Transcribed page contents
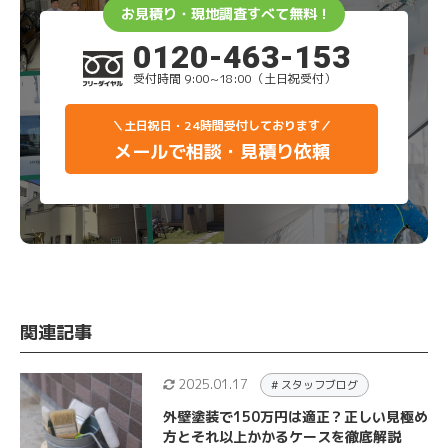
お見積り・現地調査すべて無料！
0120-463-153
受付時間 9:00~18:00（土日祝受付）
＼土日祝日・24時間受付しております／
メールで相談・見積り依頼
関連記事
2025.01.17
# スタッフブログ
外壁塗装で150万円は適正？正しい見極め
方とそれ以上かかるケースを徹底解説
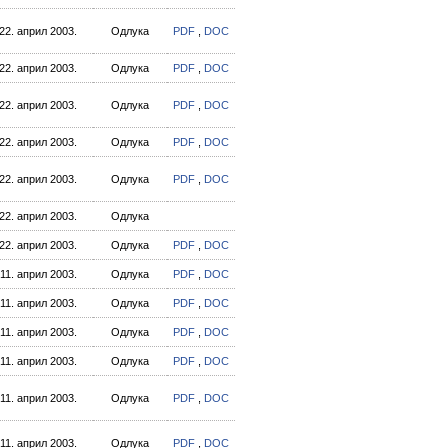
22. април 2003.
Одлука
PDF
,
DOC
22. април 2003.
Одлука
PDF
,
DOC
22. април 2003.
Одлука
PDF
,
DOC
22. април 2003.
Одлука
PDF
,
DOC
22. април 2003.
Одлука
PDF
,
DOC
22. април 2003.
Одлука
22. април 2003.
Одлука
PDF
,
DOC
11. април 2003.
Одлука
PDF
,
DOC
11. април 2003.
Одлука
PDF
,
DOC
11. април 2003.
Одлука
PDF
,
DOC
11. април 2003.
Одлука
PDF
,
DOC
11. април 2003.
Одлука
PDF
,
DOC
11. април 2003.
Одлука
PDF
,
DOC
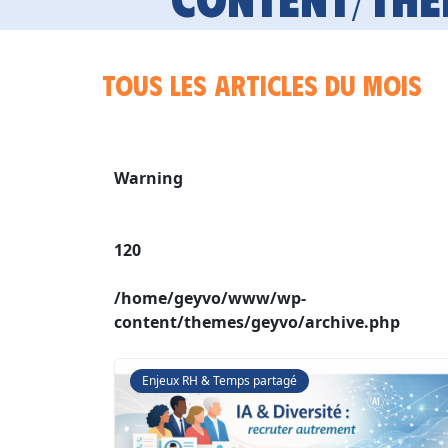
Tous les articles du mois
Warning
120
/home/geyvo/www/wp-
content/themes/geyvo/archive.php
Enjeux RH & Temps partagé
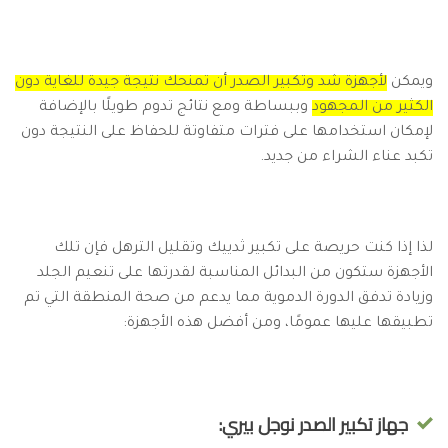
ويمكن
لأجهزة شد وتكبير الصدر أن تمنحك نتيجة جيدة للغاية دون
الكثير من المجهود
وببساطة ومع نتائج تدوم طويلًا بالإضافة
لإمكان استخدامها على فترات متفاوتة للحفاظ على النتيجة دون
تكبد عناء الشراء من جديد.
لذا إذا كنت حريصة على تكبير ثدييك وتقليل الترهل فإن تلك
الأجهزة ستكون من البدائل المناسبة لقدرتها على تنعيم الجلد
وزيادة تدفق الدورة الدموية مما يدعم من صحة المنطقة التي تم
تطبيقها عليها عمومًا، ومن أفضل هذه الأجهزة:
جهاز تكبير الصدر نوجل بيري:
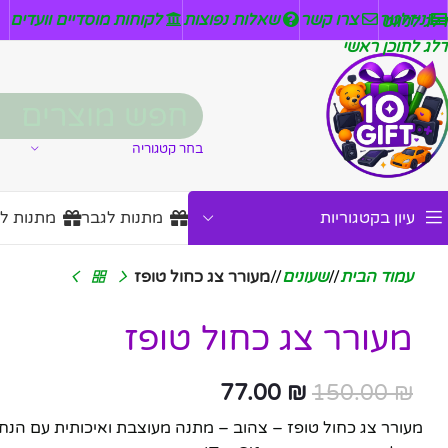
ניזלטר
צרו קשר
שאלות נפוצות
לקוחות מוסדיים וועדים
דלג לניווט
דלג לתוכן ראשי
בחר קטגוריה
עיון בקטגוריות
מתנות לגבר
מתנות ל
עמוד הבית
/
שעונים
/
מעורר צג כחול טופז
מעורר צג כחול טופז
77.00
₪
150.00
₪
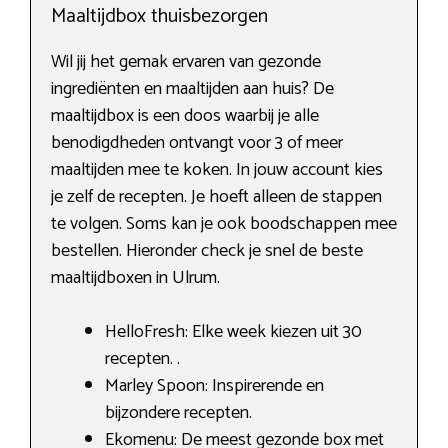
Maaltijdbox thuisbezorgen
Wil jij het gemak ervaren van gezonde
ingrediënten en maaltijden aan huis? De
maaltijdbox is een doos waarbij je alle
benodigdheden ontvangt voor 3 of meer
maaltijden mee te koken. In jouw account kies
je zelf de recepten. Je hoeft alleen de stappen
te volgen. Soms kan je ook boodschappen mee
bestellen. Hieronder check je snel de beste
maaltijdboxen in Ulrum.
HelloFresh: Elke week kiezen uit 30
recepten. .
Marley Spoon: Inspirerende en
bijzondere recepten.
Ekomenu: De meest gezonde box met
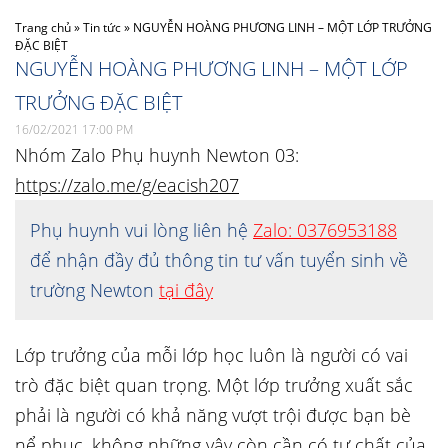
Trang chủ
»
Tin tức
»
NGUYỄN HOÀNG PHƯƠNG LINH – MỘT LỚP TRƯỞNG
ĐẶC BIỆT
NGUYỄN HOÀNG PHƯƠNG LINH – MỘT LỚP
TRƯỞNG ĐẶC BIỆT
16/02/2021 17:00 PM
Nhóm Zalo Phụ huynh Newton 03:
https://zalo.me/g/eacish207
Phụ huynh vui lòng liên hệ
Zalo: 0376953188
để nhận đầy đủ thông tin tư vấn tuyển sinh về
trường Newton
tại đây
Lớp trưởng của mỗi lớp học luôn là người có vai
trò đặc biệt quan trọng. Một lớp trưởng xuất sắc
phải là người có khả năng vượt trội được bạn bè
nể phục, không những vậy còn cần có tư chất của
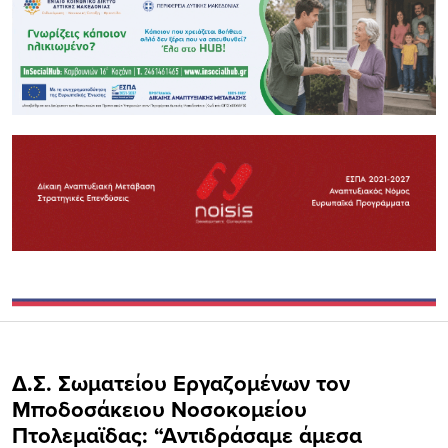
Δ.Σ. Σωματείου Εργαζομένων τον
Μποδοσάκειου Νοσοκομείου
Πτολεμαϊδας: “Αντιδράσαμε άμεσα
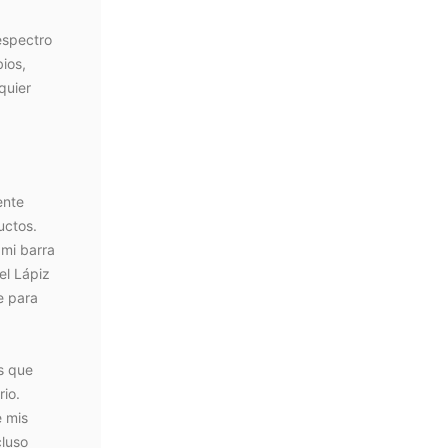
espectro
bios,
quier
ente
uctos.
mi barra
el Lápiz
e para
s que
rio.
e mis
cluso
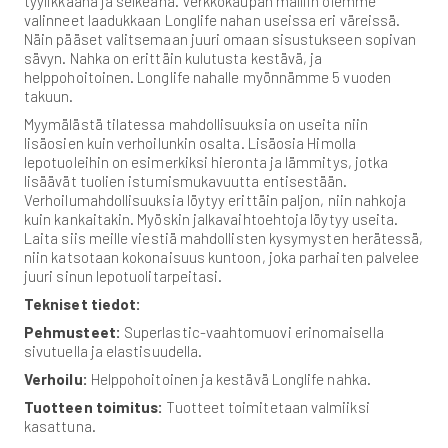
tyylikkäänä ja selkeänä. Verkkokaupan malliin olemme
valinneet laadukkaan Longlife nahan useissa eri väreissä.
Näin pääset valitsemaan juuri omaan sisustukseen sopivan
sävyn. Nahka on erittäin kulutusta kestävä, ja
helppohoitoinen. Longlife nahalle myönnämme 5 vuoden
takuun.
Myymälästä tilatessa mahdollisuuksia on useita niin
lisäosien kuin verhoilunkin osalta. Lisäosia Himolla
lepotuoleihin on esimerkiksi hieronta ja lämmitys, jotka
lisäävät tuolien istumismukavuutta entisestään.
Verhoilumahdollisuuksia löytyy erittäin paljon, niin nahkoja
kuin kankaitakin. Myöskin jalkavaihtoehtoja löytyy useita.
Laita siis meille viestiä mahdollisten kysymysten herätessä,
niin katsotaan kokonaisuus kuntoon, joka parhaiten palvelee
juuri sinun lepotuolitarpeitasi.
Tekniset tiedot:
Pehmusteet:
Superlastic-vaahtomuovi erinomaisella
sivutuella ja elastisuudella.
Verhoilu:
Helppohoitoinen ja kestävä Longlife nahka.
Tuotteen toimitus:
Tuotteet toimitetaan valmiiksi
kasattuna.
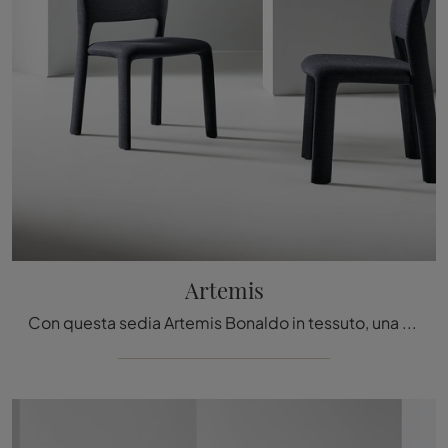
Artemis
Con questa sedia Artemis Bonaldo in tessuto, una tra le nostre sedute fisse design, potrai impreziosire i tuoi spazi.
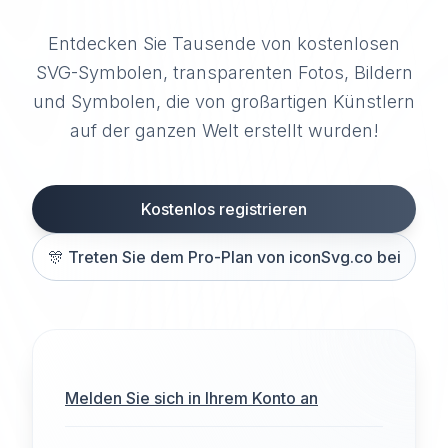
Entdecken Sie Tausende von kostenlosen
SVG-Symbolen, transparenten Fotos, Bildern
und Symbolen, die von großartigen Künstlern
auf der ganzen Welt erstellt wurden!
Kostenlos registrieren
🎊
Treten Sie dem Pro-Plan von iconSvg.co bei
Melden Sie sich in Ihrem Konto an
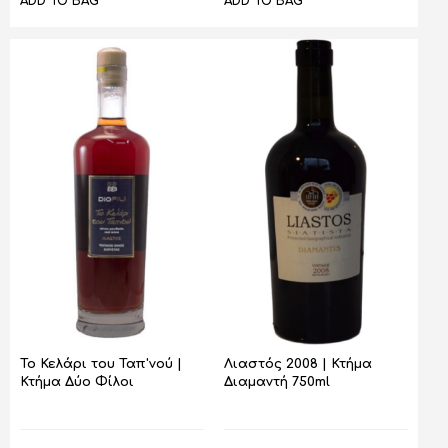
ADD TO BAG
ADD TO BAG
Το Κελάρι του Ταπ'νού |
Λιαστός 2008 | Κτήμα
Κτήμα Δύο Φίλοι
Διαμαντή 750ml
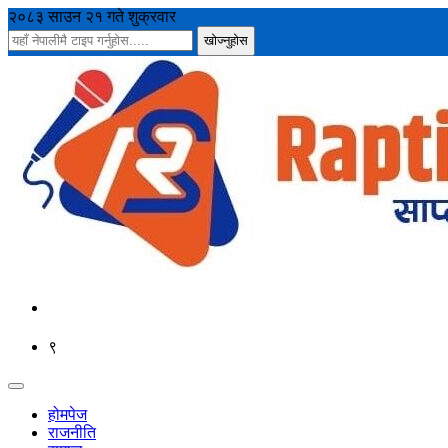
२०८३ साउन २१ गते शुक्रवार
९
होमपेज
राजनीति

## Exercise brief
When a line among the entries contains "LINH", pull that line out.

## Exercise output
NGUYỄN HOÀNG PHƯƠNG LINH – MỘT LỚP TRƯỞNG
NGUYỄN HOÀNG PHƯƠNG LINH – MỘT LỚP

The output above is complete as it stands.